The Construction And Preliminary Fermentation Evaluation Of Xylose-utilizing Recombinant Z. Mobilis Strain

Making full use of all components in lignocellulosic hydrolysate is the key point of producing fuel ethanol from lignocellulose. As xylose is one of the principal constituents of lignocellulosic hydrolysate and the second abundant monosaccharide in nature, researchers have paid much attention in developing microbial strains for manufacturing ethanol from glucose and xylose. Z. molilis is a bacterium that efficiently metabolites glucose for ethanol production, but it does not make use of xylose. The purpose of present study is to construct recombinant strains of Z. mobilis CP4 capable of converting xylose to ethanol.Firstly, DNA fragments Peno-talB and tktA were prepared by PCR and inserted into vector pUC19, resulting in the formation of plasmid pUC19-Peno-talB/tktA. Secondly, pZB21-Pgap-xylA/xylB-Peno-talB/tktA, a plasmid composed of four E. coli genes related to xylose metabolism, was constructed by ligating Peno-talB/tktA with a shuttle plasmid pZB21-Pgap-xylA/xylB. The recombinant strains of Z. mobilis CP4(pZB21-Pgap-xylA/xylB-Peno-talB/tktA) were selected from T plate after electroporation.

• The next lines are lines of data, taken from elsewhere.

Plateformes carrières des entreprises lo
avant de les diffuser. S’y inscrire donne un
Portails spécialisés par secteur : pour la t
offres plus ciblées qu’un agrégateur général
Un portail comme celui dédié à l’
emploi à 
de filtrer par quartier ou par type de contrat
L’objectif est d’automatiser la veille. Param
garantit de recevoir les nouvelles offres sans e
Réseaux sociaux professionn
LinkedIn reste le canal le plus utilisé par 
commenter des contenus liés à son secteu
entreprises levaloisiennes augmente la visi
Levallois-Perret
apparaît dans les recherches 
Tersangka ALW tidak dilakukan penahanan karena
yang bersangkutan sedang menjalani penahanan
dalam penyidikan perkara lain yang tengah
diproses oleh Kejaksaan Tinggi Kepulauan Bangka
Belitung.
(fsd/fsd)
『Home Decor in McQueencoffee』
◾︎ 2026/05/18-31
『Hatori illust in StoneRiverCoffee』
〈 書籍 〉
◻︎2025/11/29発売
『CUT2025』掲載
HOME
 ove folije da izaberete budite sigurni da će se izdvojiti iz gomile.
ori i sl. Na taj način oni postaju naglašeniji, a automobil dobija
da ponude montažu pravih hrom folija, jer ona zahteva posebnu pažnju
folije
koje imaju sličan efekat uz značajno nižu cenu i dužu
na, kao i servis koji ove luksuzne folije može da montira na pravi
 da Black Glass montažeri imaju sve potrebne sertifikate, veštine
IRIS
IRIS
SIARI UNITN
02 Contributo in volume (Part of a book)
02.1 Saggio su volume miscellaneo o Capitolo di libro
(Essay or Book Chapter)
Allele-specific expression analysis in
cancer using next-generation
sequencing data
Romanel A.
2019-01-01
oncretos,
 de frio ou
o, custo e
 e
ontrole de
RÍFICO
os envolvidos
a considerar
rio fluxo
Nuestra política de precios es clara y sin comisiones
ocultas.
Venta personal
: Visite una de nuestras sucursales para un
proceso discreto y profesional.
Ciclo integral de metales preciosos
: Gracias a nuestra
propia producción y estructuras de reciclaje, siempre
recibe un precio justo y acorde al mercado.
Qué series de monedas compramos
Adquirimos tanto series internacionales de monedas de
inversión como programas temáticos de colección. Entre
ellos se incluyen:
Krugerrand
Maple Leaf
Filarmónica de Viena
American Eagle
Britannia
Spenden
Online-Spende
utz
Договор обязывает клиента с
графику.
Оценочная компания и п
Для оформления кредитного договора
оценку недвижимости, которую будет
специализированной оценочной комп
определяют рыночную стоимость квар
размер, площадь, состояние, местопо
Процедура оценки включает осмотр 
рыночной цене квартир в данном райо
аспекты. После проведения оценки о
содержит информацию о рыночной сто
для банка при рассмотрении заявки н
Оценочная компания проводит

The enzyme assays of cell-free extracts revealed that the cloned four genes encoding xylose metabolic enzymes had been co-expressed in recombinant strains. The enzyme activity levels of recombinant stain 1# were shown as follows,XI: 0.0449 U/min/mg proteins, XK: 0.337 U/min/mg proteins, TAL: 0.047 U/min/mg proteins, TKT: 0.291 U/min/mg protein.Cell culture experiments verified that the recombinant strains were not capable growing in xylose medium. Besides, a little ethanol was produced in xylose-fermenting medium.In the experiment of fermentation performance of the xylose-fermenting strain, the result showed that the recombinant strain 1# was found to be capable of utilizing about 35.4% xylose in a 6% xylose-fermenting medium in 168 hours with a ethanol yield about 52.94% of the theoretical value. On the contrary, the xylose conversion of control strain Z. mobilis CP4(pZB21) was zero and there was no production of ethanol. These results provided evidence for the potential xylose-fermenting ability of the recombinant Z. mobilis CP4(pZB21-Pgap-xylA/xylB-Peno-talB/tktA) strain.